Solusi Pemerintah Belum Maksimal
Direktur Eksekutif Migrant Care Wahyu Susilo mengatakan sesuai dengan mandat Undang-Undang (UU) No 18 Tahun 2017, pemerintah seharusnya mengupayakan adanya pembebasan biaya penempatan atau zero cost bagi CPMI tersebut. Namun, dikarenakan adanya pandemi COVID-19 menjadikan komponen biaya penempatan tersebut melambung tinggi, dan dibebankan kepada para pekerja.
Ia mencontohkan biaya tambahan yang naik pasca terjadinya pandemi COVID-19 adalah biaya kesehatan yang meliputi tes PCR, kemudian biaya karantina di negara penempatan seperti Hong Kong dimana para pekerja harus membayar minimal Rp21 juta untuk karantina selama 21 hari.

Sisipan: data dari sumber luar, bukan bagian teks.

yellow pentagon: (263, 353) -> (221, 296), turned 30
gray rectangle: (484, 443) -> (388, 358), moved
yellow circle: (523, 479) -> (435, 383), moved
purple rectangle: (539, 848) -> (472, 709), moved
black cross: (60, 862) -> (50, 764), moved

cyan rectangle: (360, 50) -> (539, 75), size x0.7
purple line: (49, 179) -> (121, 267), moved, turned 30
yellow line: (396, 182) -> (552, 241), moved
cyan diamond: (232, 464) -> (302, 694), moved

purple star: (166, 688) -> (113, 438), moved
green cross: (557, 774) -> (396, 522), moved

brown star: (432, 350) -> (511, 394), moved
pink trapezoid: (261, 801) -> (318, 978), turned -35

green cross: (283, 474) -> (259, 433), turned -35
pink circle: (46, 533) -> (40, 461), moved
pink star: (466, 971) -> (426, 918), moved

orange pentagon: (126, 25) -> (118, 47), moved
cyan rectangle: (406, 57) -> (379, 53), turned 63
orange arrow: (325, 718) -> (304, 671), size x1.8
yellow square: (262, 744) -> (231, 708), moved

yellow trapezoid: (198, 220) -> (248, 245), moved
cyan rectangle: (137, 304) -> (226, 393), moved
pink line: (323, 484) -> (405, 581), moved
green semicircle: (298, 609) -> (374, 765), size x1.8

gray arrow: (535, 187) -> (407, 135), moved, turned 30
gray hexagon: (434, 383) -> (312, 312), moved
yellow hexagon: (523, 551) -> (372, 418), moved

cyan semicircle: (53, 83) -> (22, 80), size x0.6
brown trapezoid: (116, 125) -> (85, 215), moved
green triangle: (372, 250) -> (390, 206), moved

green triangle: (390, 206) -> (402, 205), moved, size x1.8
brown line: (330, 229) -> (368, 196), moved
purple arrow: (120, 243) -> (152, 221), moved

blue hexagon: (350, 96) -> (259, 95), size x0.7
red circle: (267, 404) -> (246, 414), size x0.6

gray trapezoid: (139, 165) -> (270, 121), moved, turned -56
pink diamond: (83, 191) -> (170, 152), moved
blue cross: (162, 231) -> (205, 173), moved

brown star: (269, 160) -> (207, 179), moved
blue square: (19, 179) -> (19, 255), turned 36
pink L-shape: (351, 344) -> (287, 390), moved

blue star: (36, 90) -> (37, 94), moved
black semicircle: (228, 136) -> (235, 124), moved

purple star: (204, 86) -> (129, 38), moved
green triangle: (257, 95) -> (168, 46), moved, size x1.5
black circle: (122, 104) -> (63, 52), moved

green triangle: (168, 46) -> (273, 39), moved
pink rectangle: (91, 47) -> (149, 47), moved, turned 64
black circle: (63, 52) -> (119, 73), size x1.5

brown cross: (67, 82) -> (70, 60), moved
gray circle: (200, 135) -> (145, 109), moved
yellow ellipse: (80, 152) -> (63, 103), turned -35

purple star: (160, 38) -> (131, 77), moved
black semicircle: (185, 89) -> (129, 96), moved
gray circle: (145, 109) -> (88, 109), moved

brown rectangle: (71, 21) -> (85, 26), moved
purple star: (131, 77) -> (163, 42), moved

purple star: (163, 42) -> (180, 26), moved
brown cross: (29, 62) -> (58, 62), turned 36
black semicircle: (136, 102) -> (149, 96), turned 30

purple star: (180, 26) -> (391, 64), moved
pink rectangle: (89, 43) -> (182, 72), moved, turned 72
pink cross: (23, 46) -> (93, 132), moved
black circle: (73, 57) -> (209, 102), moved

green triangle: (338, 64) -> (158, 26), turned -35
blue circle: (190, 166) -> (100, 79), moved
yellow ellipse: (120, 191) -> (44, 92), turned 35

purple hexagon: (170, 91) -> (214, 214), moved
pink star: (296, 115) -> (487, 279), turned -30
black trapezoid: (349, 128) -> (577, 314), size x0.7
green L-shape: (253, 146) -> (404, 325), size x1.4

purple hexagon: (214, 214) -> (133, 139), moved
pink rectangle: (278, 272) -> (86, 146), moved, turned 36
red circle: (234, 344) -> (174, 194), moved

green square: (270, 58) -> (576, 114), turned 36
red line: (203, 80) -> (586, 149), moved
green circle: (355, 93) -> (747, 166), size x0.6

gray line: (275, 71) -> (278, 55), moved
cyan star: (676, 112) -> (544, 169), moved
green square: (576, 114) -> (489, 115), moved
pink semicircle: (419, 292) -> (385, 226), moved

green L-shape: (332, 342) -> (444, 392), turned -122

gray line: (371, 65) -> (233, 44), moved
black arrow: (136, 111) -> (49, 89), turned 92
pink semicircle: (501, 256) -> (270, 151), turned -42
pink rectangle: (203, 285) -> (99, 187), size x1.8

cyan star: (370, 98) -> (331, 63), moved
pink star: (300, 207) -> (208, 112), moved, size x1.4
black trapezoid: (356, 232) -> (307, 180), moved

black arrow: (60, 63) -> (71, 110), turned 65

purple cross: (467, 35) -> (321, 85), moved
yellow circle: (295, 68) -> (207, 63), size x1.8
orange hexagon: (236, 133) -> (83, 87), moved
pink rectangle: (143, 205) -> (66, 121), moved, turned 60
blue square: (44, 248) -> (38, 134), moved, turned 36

“Itu yang saya kira harus menjadi tugas dari Kemenaker ataupun BP2MI untuk memastikan bahwa tata kelola, atau penempatan pekerja migran pasca pandemi itu tidak seharusnya membebani pekerja migran,” ,” ungkap Wahyu kepada VOA.
“Jadi artinya mumpung sekarang ini mobilitas atau laju ke luar negeri masih angkanya rendah harus juga dibarengi dengan diplomasi pemerintah Indonesia. Jadi mendorong adanya MoU khususnya memastikan di mana salah satu klausulnya juga tentang pembebanan biaya yang tidak boleh memberatkan pekerja migran, ini yang belum dipikirkan oleh pemerintah,” tambahnya.
Terkait solusi pembiayaan penempatan yang bersumber dari KUR, menurutnya, juga bukan merupakan solusi yang terbaik. CPMI, ujar Wahyu enggan untuk mengambil KUR tersebut karena tidak ingin terjerat utang.